§ **What to work on**
The lines to copy are those in the listing below that contain the word "Bauwirtschaft".

- Opening Delimiter -

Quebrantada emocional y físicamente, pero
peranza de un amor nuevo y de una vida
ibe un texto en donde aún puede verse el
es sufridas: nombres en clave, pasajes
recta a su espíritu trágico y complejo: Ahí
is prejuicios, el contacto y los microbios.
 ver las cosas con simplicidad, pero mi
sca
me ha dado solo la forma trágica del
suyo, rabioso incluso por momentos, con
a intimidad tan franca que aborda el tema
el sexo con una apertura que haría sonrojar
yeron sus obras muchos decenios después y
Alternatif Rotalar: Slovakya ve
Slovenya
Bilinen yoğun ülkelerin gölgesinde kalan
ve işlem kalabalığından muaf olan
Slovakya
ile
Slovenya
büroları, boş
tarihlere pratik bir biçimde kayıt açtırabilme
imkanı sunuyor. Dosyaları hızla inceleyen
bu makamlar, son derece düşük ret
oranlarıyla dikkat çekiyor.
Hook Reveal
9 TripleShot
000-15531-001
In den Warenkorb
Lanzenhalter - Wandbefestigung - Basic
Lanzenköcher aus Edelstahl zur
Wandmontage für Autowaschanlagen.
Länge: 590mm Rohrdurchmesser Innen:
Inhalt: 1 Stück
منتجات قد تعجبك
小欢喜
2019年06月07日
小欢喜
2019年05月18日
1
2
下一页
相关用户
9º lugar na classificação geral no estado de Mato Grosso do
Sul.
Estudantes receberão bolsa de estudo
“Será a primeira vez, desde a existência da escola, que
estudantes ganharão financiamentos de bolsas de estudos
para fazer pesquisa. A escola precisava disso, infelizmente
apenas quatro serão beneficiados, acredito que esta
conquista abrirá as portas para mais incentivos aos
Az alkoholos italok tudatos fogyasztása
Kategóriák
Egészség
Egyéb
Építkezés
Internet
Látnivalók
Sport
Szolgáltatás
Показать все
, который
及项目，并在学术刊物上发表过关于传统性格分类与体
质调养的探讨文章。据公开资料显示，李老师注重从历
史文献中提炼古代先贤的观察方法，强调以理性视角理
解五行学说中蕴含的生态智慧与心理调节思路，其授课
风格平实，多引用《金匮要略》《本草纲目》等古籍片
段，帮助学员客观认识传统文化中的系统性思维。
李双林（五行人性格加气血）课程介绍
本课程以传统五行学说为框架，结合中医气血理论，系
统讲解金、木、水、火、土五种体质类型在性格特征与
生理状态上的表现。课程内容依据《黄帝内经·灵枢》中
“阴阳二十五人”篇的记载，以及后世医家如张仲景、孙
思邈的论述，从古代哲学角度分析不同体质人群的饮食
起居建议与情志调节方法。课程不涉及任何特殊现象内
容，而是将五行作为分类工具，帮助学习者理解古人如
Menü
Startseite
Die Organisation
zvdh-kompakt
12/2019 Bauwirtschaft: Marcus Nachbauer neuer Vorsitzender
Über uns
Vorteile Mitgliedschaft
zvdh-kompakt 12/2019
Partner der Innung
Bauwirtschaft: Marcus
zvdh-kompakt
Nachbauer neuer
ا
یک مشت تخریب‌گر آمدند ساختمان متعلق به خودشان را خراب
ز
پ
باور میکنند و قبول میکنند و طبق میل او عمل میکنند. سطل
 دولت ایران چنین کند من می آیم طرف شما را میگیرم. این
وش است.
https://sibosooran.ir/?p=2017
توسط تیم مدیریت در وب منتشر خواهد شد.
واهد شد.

- Closing Delimiter -

§ **Result of the exercise**
12/2019 Bauwirtschaft: Marcus Nachbauer neuer Vorsitzender
Bauwirtschaft: Marcus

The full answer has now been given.